DNR Asks Residents to Help Prevent Spread of Oak Wilt Disease
The DNR is reminding residents they can help prevent the spread of oak wilt disease this spring.
April 15 marked the beginning of the yearly window when oak wilt can be transmitted from diseased to healthy red oak trees.
Oak wilt is a serious disease of oak trees that mainly affects red oaks, including northern red oak, black oak and pin oak. Red oaks often die within a few weeks after becoming infected. White oaks are more resistant; therefore, the disease progresses more slowly.
The spread of oak wilt occurs during this time of year as beetles move spores from fungal fruiting structures on the trees killed last year by oak wilt to wounds on healthy oaks.
The normal time-tested advice is to prevent oak wilt by not pruning or otherwise ‘injuring’ oaks from April 15 to July 15.
Although oak wilt hasn’t been detected in every Michigan county, Mech said the need for vigilance is present statewide.
Spring is a popular time for people to move firewood to vacation properties and other locations. During this April-to-July period, Mech said that it’s vital not to move wood from oak wilt-killed trees. These trees often are cut into firewood and moved, sometimes many miles from their original locations. Any wounding of oaks in this new location can result in new oak wilt infections as beetles move spores from the diseased firewood to fresh wounds on otherwise healthy trees.

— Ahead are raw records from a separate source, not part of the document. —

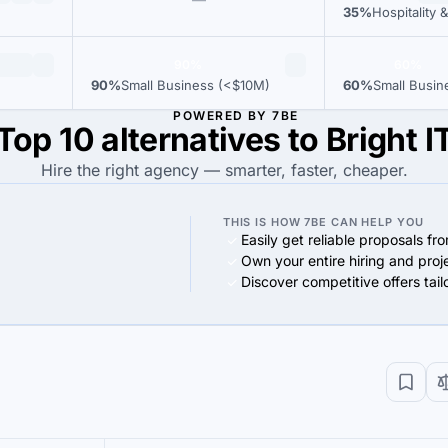
35%
Hospitality &
90%
60%
90%
Small Business (<$10M)
60%
Small Busin
POWERED BY 7BE
Top 10 alternatives to Bright I
Hire the right agency — smarter, faster, cheaper.
THIS IS HOW 7BE CAN HELP YOU
Easily get reliable proposals fr
Own your entire hiring and proj
Discover competitive offers tai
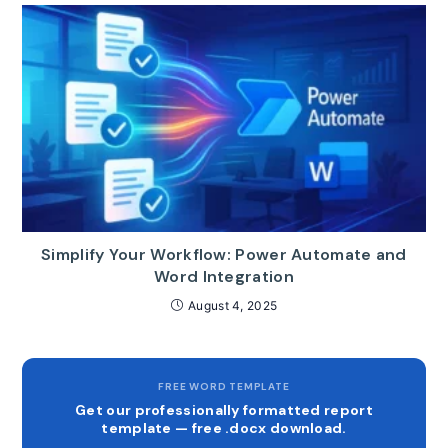
Simplify Your Workflow: Power Automate and
Word Integration
August 4, 2025
FREE WORD TEMPLATE
Get our professionally formatted report
template — free .docx download.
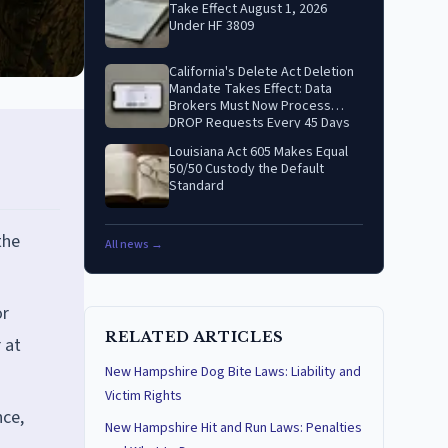
Take Effect August 1, 2026
Under HF 3809
California's Delete Act Deletion
Mandate Takes Effect: Data
Brokers Must Now Process
DROP Requests Every 45 Days
Louisiana Act 605 Makes Equal
50/50 Custody the Default
Standard
the
All news →
or
RELATED ARTICLES
 at
New Hampshire Dog Bite Laws: Liability and
Victim Rights
nce,
New Hampshire Hit and Run Laws: Penalties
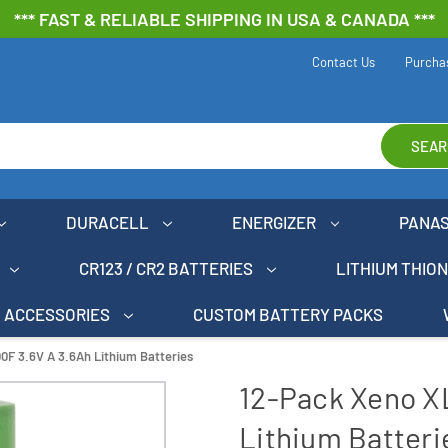
*** FAST & RELIABLE SHIPPING IN USA & CANADA ***
Contact Us
Purcha
SEAR
DURACELL
ENERGIZER
PANA
CR123 / CR2 BATTERIES
LITHIUM THIO
ACCESSORIES
CUSTOM BATTERY PACKS
0F 3.6V A 3.6Ah Lithium Batteries
12-Pack Xeno X
Lithium Batteri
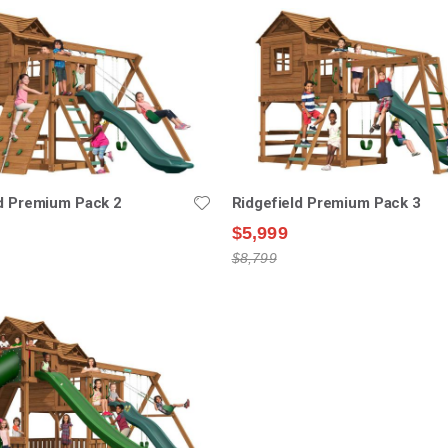
ld Premium Pack 2
Ridgefield Premium Pack 3
$5,999
$8,799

The DNR recommends that anyone who suspects they have oak wilt-tainted firewood should cover it with a plastic tarp all the way to the ground, leaving no openings. This keeps the beetles away and generates heat inside the tarp, helping to destroy the fungus. Once the bark loosens on the firewood, the disease can no longer be spread.
Once an oak is infected, the fungus moves to neighboring red oaks through root grafts. Oaks within approximately 100 feet of each other – depending on the size of the trees – have connected or grafted root systems. Left untreated, oak wilt will continue to move from tree to tree, progressively killing more red oak over an increasingly larger area.
As more trees die from oak wilt, more spores are produced, and that contributes to the overland spread of oak wilt.
To minimize the risk of oak wilt infection caused by logging damage, the DNR limits the cutting of red oak trees on state-managed land between April 15 and July 15. This helps protect red oak trees left after thinning from damage that could lead to infection.
The DNR recommends private forest landowners exercise caution during this period and, whenever possible, delay harvesting activity in oak forests until after July 15 to reduce the risk of oak wilt.